II. Dünya savaşı sonunda Amerika’ya teslim olan Japonya, anlaşma gereği kendi eğitim sistemini terk etmek zorunda kalmıştır. Amerika’nın empoze ettiği eğitim sisteminden geçen nesiller 1960’larda iş başına gelmeye başlamışlardır. Bununla birlikte Japonya’da kalkınma hızında düşme başlamış, sessizlik bozulmuş, yer yer huzursuzluklar baş göstermiştir. Yapılan incelemeler, yetişen nesillerin Japonya’nın iktisadi, sosyal ve kültürel şartlarına uymayan nesiller olduğunu göstermiştir. Bunun üzerine Japon işverenleri, üniversite mezunlarının işe alınabilmeleri için “Japon maneviyat eğitiminden geçmelerinin şart olduğu” görüşünde birleşmişlerdir. İşe aldıkları gençleri başlatmadan önce bu amaçla
düzenlenmiş kurslardan geçirmişlerdir. Yazar Thomas P.Rohlen bizzat bir Japon bankasının maneviyat eğitiminden geçerek kendi deneyimleriyle bu eseri yazmıştır. Türk Dünyası Araştırmaları Vakfı tarafından 68 sayfa olarak neşredilen bu kitabın çevirisini Akademisyen yazar Turan Yazgan yapmıştır.

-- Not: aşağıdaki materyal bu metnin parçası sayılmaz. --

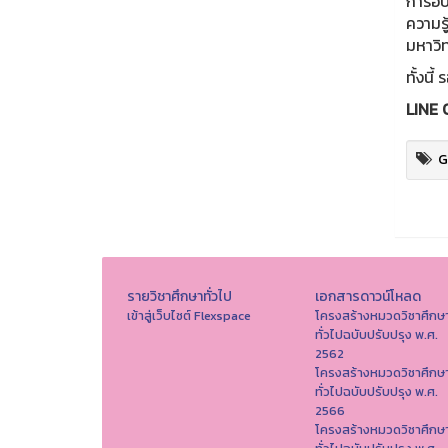
การอบ
ความรู
มหาวิ
ทั้งนี
LINE 
G
รายวิชาศึกษาทั่วไป
เอกสารดาวน์โหลด
เข้าสู่เว็บไซต์ Flexspace
โครงสร้างหมวดวิชาศึกษ
ทั่วไปฉบับปรับปรุง พ.ศ.
2562
โครงสร้างหมวดวิชาศึกษ
ทั่วไปฉบับปรับปรุง พ.ศ.
2566
โครงสร้างหมวดวิชาศึกษ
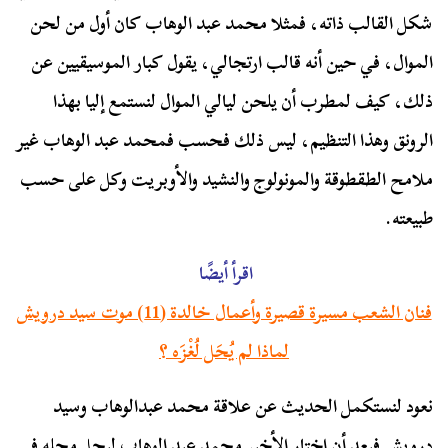
شكل القالب ذاته، فمثلا محمد عبد الوهاب كان أول من لحن
الموال، في حين أنه قالب ارتجالي، يقول كبار الموسيقيين عن
ذلك، كيف لمطرب أن يلحن ليالي الموال لنستمع إليا بهذا
الرونق وهذا التنظيم، ليس ذلك فحسب فمحمد عبد الوهاب غير
ملامح الطقطوقة والمونولوج والنشيد والأوبريت وكل على حسب
طبيعته.
اقرأ أيضًا
فنان الشعب مسيرة قصيرة وأعمال خالدة (11) موت سيد درويش
لماذا لم يُحَل لُغْزَه ؟
نعود لنستكمل الحديث عن علاقة محمد عبدالوهاب وسيد
درويش فبعد أن اختار الأخير محمد عبد الوهاب ليحل محله في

“Maneviyat eğitimi ile görevlendirilen Japon şirketinin resmi eğitim sistemlerinin dışında kalan eğitim çalışmalarında, eğitim projesinin tahlilini yerli psikoloji ve eğitim teknikleri ile dini değişme, psikolojik tedavi ve sosyal uyum içinde tespit edilebilecek teknikler arasında bulunan münasebetlerin ve sözlü olmayan vasıtalarla yürütülen eğitim yollarının keşfinin
önemini ortaya çıkaracaktır.” (s.15)
Kitapta maneviyatçılığın aynı zamanda bireysel karakterin devamına ışık tuttuğu, ahlaklı insanın kendi şirketi için çok çalıştığı, banka ve diğer bütün kuruluşların bu görüşe göre daha büyük bir topluma yardım etmek istediği ve bireysel ailelerle milli gayelerin fiilen gerçekleşmesi arasında aracılık ettiği sık sık vurgulanmaktadır. Thomas P.Rohlen’ın katıldığı
ve bankanın uyguladığı bazı milli eğitim projeleri şöyledir:
Amerikalı gözlemci katıldığı üç aylık maneviyat kursunda en önemli bulduğu eğitimleri kitapta okuyucularla paylaşmıştır. Bunlar; zen düşüncesi, askeri üst ziyeretleri, rotoo, memlekette bir haftasonu ve sabır yürüyüşüyle beş zorlu eğitimden oluşmaktadır. Benim en çok dikkatimi celb eden eğitim sabır yürüyüşü olmuştur. Bu oldukça zorlu bir dayanıklılık
testidir. Saatler boyunca kızgın güneşin altında kendilerine teklif edilen soğuk içecekleri devamlı reddedip hiçbirşey içmeden belli etaplarda gruplar halinde tek başına 25 millik bir yolu yürümeleri gerekiyor. Bu egzersizler nefse en ağır ve zor gelen uygulamadır. Ben bu kısmı oruca çok benzettim. Ne kadar kolay gözükse de aslında en zor olanlardan biridir. Bu eğitimler sonucunda kararlı olmayı, aklına koydukları tüm zorluklara rağmen başarmayı, sabrı, her türlü engeller rağmen nefislerine hâkim olmayı öğreniyorlar. Tüm kurs böyle insanı sınırlarını zorlamaya iten çeşitli etkinliklerden oluşuyor.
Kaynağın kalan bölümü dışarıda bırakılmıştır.